Before having a baby, I assumed that all the working moms I knew who did things like make baby food from scratch or eschew infant formula for breast milk were overachievers. I wrote them off as the same people who in high school always had neat handwriting, killer science projects and perfect oral presentations.
Now, I have a baby. And I find myself doing crazy things like using my lunch hour to meet my babysitter and nurse my daughter, taking yet more time away from an already condensed and overly busy workweek.
And I have plenty of chronically sleep-deprived friends who squeeze similarly unwieldy projects into their day. Some make all their own baby food while others only give their baby breast milk for the first year. Some get by without a babysitter, squeezing work into evenings, early mornings and nap times.
It’s easy to stereotype these women as type-A supermoms who need freakishly little sleep, or to assume that they are trying too hard to make up for the guilt they feel about working.
It’s not that simple. Most of us do need way more sleep than we get, but if you’re awake waiting for that 11:00 pm feeding anyway, you can veg out in front of yet another episode of Grey’s Anatomy or you can steam veggies and chicken for your baby’s dinner that week (and if you make really effective use of commercial breaks, you can do both).
Most people don’t see from the outside the compromises and trade-offs working parents–usually moms–make to pursue things they think are important for the long-term wellbeing of their families.
For example, one friend resigned herself to being 45 minutes late for work for several years, to squeeze in a morning nursing session with a daughter and then a son. She made up for it by being, in an office full of family people who didn’t want to travel, the one who was willing to travel.

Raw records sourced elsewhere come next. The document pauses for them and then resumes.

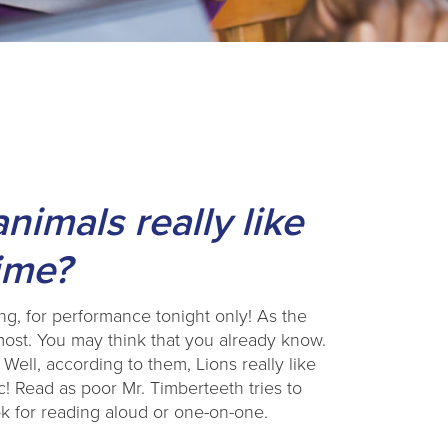
imals really like
time?
, for performance tonight only! As the
 most. You may think that you already know.
 Well, according to them, Lions really like
! Read as poor Mr. Timberteeth tries to
ook for reading aloud or one-on-one.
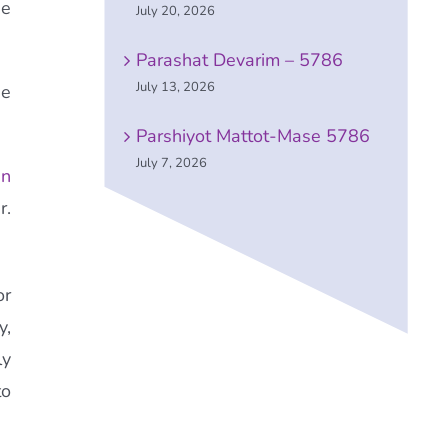
he
July 20, 2026
Parashat Devarim – 5786
July 13, 2026
he
Parshiyot Mattot-Mase 5786
July 7, 2026
en
r.
or
y,
ly
to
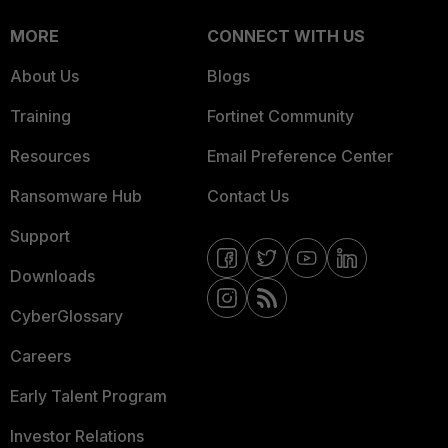
MORE
CONNECT WITH US
About Us
Blogs
Training
Fortinet Community
Resources
Email Preference Center
Ransomware Hub
Contact Us
Support
Downloads
CyberGlossary
Careers
Early Talent Program
Investor Relations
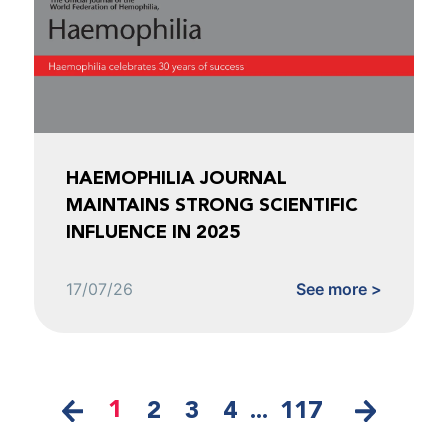
HAEMOPHILIA JOURNAL
MAINTAINS STRONG SCIENTIFIC
INFLUENCE IN 2025
17/07/26
See more >
1
2
3
4
...
117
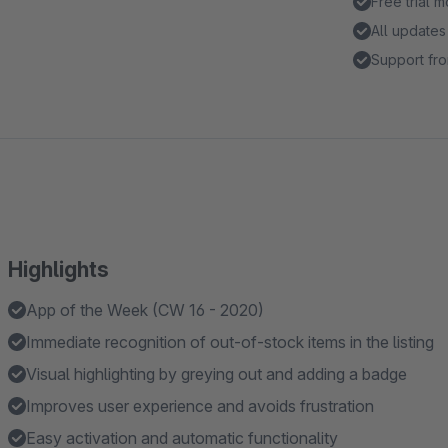
Free trial 
All updates
Support fro
Highlights
App of the Week (CW 16 - 2020)
Immediate recognition of out-of-stock items in the listing
Visual highlighting by greying out and adding a badge
Improves user experience and avoids frustration
Easy activation and automatic functionality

In her daughter’s first year she flew to Dallas, Des Moines and Vegas, breast pump in her suitcase and breast milk stockpiled in the fridge.
Another woman I know plans and cooks meals for her family at night after the baby is asleep so she can spend those precious hours between work and bedtime playing with blocks and reading Good Night Moon instead of chopping and sauteing.
One woman in my mothers group breastfeeds because she wants her daughter to be less allergy prone than she is. So she has expressed milk in train station waiting rooms and bathrooms and in clients' offices while traveling for her job.
Some women spend Sunday afternoons steaming and pureeing meats and veggies and dividing them into ice cube size portions for meals during the week. Others keep a breast pump in their desk drawer and make beelines home after work for that 6:00 feeding.
What are they not doing? They’re not meeting friends for happy hour, or watching TV or talking on the phone or going to the gym as much as they used to. They’re probably behind on the laundry, housework and their magazines, and they don’t send birthday cards anymore. They’re avoiding working overtime and bringing work home and accepting the pay cut or deferred promotion that goes along with working less.
I traded in the lunch hour I used to spend running errands or exercising for my drive-by nursing sessions. On days where I need to run to Target or squeeze in a walk anyway, well yeah, I get less work done and make less money. That's life.
Most of us realize these trade-offs are not permanent. They are things we’ll do for six months or a year or two. And hopefully they will pay dividends for years afterward in kids with strong immune systems, healthy eating habits, no allergies and good relationships with us.
And we trust that when the baby starts eating solids we can catch up with Grey’s Anatomy on DVD.